La voce del Ficus Carica, che la scrittrice designa come simbolo dell'isola di Cipro e della sua cultura, nonché albero primigenio, era l'idea migliore di tutto il libro e poteva davvero fare la differenza, riesce a catturare il lettore all'inizio, ma ancora una volta non si crea sufficiente stacco tra il tono magico e favolistico del suo racconto e quello realistico del narratore onnisciente che riferisce i fatti che neanche l'albero conosce. L'espediente di far raccontare da insetti e animali che fanno visita all'albero parte di questi eventi risulta forzato, riferito in terza persona quando sarebbe stato molto più convincente con dialoghi diretti. Le informazioni botaniche fornite dal Ficus sono molto interessanti, ma anche in questo caso sono spesso dispensate con la pedanteria di una lezioncina imparata a memoria.

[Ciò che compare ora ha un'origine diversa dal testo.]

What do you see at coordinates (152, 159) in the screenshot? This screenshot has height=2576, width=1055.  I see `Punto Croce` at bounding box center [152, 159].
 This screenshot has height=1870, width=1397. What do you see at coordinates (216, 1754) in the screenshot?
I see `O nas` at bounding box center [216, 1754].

Tra gli umani il personaggio più interessante è Meryem, che rappresenta la cultura tradizionale e la Turchia, impegnata nella propria emancipazione, con la valigia piena di vestiti colorati che non si decide a mettere e un bagaglio di ricette, proverbi e saggezza popolare che usa per comunicare con la recalcitrante nipote. Anche lei, purtroppo, non è indagata a sufficienza, ma essendo un personaggio secondario riceve uno spazio (in termini di presenza nelle pagine) quasi adeguato.

A fronte di argomenti forti, di una quantità di idee interessanti, la lingua e la capacità di gestirli non appaiono sufficienti, l'urgenza sembra essere scrivere tutto quello che la scrittrice aveva in mente piuttosto che farlo in modo appassionante ed efficace, anche omettendo, accettando l'idea che il lettore non può e non deve per forza sapere tutto, ma, almeno ciò che è necessario, lo deve comprendere sia con la testa che col cuore (non è per questo che leggiamo letteratura?).

Non conoscendo l'opera Elif Shafak posso supporre che la casa editrice l'abbia guidata verso queste scelte stilistiche, ho letto opinioni su un precedente romanzo “I miei ultimi 10 minuti e 30 secondi in questo strano mondo” e avevo avuto l'impressione di una scrittrice tosta, capace di affrontare storie difficili e scioccanti, non l'autrice di questo libro.

Creare un'opera con in mente un messaggio è una scelta insidiosa, rischia di trasformare una storia coinvolgente in una lezione di cui il pubblico non ha bisogno, e in questo libro di coinvolgente c'è veramente poco, nonostante gli estatici strilli in copertina.